Each entry below is to be extracted exactly.
___ Data shown
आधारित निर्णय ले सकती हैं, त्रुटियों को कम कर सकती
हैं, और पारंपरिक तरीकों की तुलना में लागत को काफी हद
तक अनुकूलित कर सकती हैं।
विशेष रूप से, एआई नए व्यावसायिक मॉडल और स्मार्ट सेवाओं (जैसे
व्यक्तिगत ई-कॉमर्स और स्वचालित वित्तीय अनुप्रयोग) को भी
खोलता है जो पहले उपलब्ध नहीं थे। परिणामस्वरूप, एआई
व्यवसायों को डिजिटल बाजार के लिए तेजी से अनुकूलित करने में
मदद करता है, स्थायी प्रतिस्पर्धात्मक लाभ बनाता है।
______
#### Answer for the task:
आधारित निर्णय ले सकती हैं, त्रुटियों को कम कर सकती
हैं, और पारंपरिक तरीकों की तुलना में लागत को काफी हद
तक अनुकूलित कर सकती हैं।
विशेष रूप से, एआई नए व्यावसायिक मॉडल और स्मार्ट सेवाओं (जैसे
व्यक्तिगत ई-कॉमर्स और स्वचालित वित्तीय अनुप्रयोग) को भी
खोलता है जो पहले उपलब्ध नहीं थे। परिणामस्वरूप, एआई
व्यवसायों को डिजिटल बाजार के लिए तेजी से अनुकूलित करने में
मदद करता है, स्थायी प्रतिस्पर्धात्मक लाभ बनाता है।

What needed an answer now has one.